Sunday, 19 April 2009

That's not my name

These days, very little of my savings (not that they amount
to much), insurance, pension or any other financial affairs are sitting in the UK. For members of my family, it's a different matter. I was recently amused and a touch annoyed to see a customer missive from the insurance company formerly known as Norwich Union.

Now, Norwich Union are changing their name and luckily I missed the mega-budget TV ads put together to inform people of this fact. But I soon caught up with these and the company's ridiculous justification for their name change on the website for the "new" name, Aviva.

The TV ads and the blurb on the website commit just about every error in the argument that it's possible to make. In the TV ads, we're treated to a "host of A-List celebrities" who seemingly only reached that stellar status through carefully chosen stage names. But none of these people achieved success but then decided to change their name to something completely different just because they wanted to play on the global stage, did they? The blurb on the website tells us that "sometimes a simple change of name can unlock the potential that was there all along. Celebrities do it all the time..." Hmmm, I can't recall Madonna, the queen of re-invention, changing her name with each new persona or new man. And while we're on the subject, just remember you're an insurance and financial services company, not a celebrity. Some celebrities do all manner of distasteful things "all the time", but I don't really want my insurer following suit.

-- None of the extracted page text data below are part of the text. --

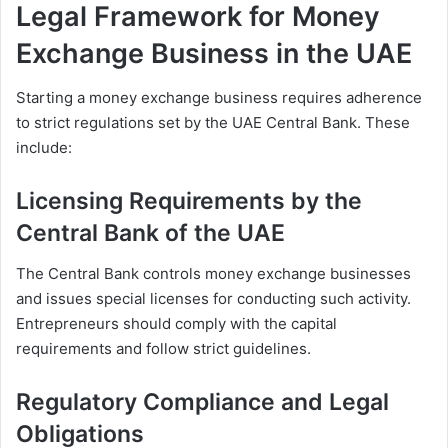
Legal Framework for Money
Exchange Business in the UAE
Starting a money exchange business requires adherence
to strict regulations set by the UAE Central Bank. These
include:
Licensing Requirements by the
Central Bank of the UAE
The Central Bank controls money exchange businesses
and issues special licenses for conducting such activity.
Entrepreneurs should comply with the capital
requirements and follow strict guidelines.
Regulatory Compliance and Legal
Obligations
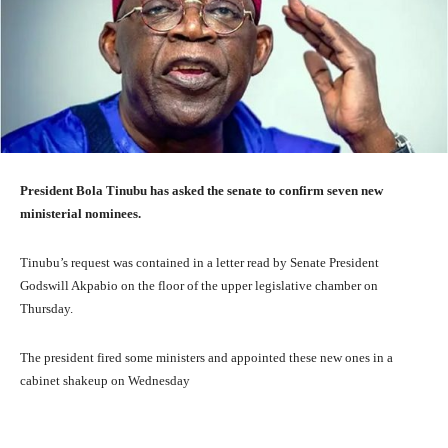
President Bola Tinubu has asked the senate to confirm seven new
ministerial nominees.
Tinubu’s request was contained in a letter read by Senate President
Godswill Akpabio on the floor of the upper legislative chamber on
Thursday.
The president fired some ministers and appointed these new ones in a
cabinet shakeup on Wednesday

Then Norwich Union start really getting a bit too big for their boots, throwing in the statement that "for us, it was just a case of outgrowing the name we started out with". If you look at Interbrand's fastest growing brands, I think you'll find that most of them stick to their names. Can you imagine Apple thinking: "oh dear, an apple is, sort of...small. Can't we call ourselves one-million-acre-banana-plantation instead to give more an idea of scale?"

The name itself - Aviva - is described as "perfect for us because it's short, memorable and feels positive and lively." Apart from sounding like either a product for people of a certain age with bladder weakness or a Eurovision Song Contest entry, I am not sure that I want my pensions and insurance company too positive and lively. How about solid, honest and reliable?

But the customer letter is the worst item of the whole sorry lot. Here we are reassured by those lively, positive Aviva people (who I am now convinced are transvestites in sequins with bladder problems) that "our name change will make absolutely no difference to your relationship with us."

I think the customers should be the judge of that, thank you.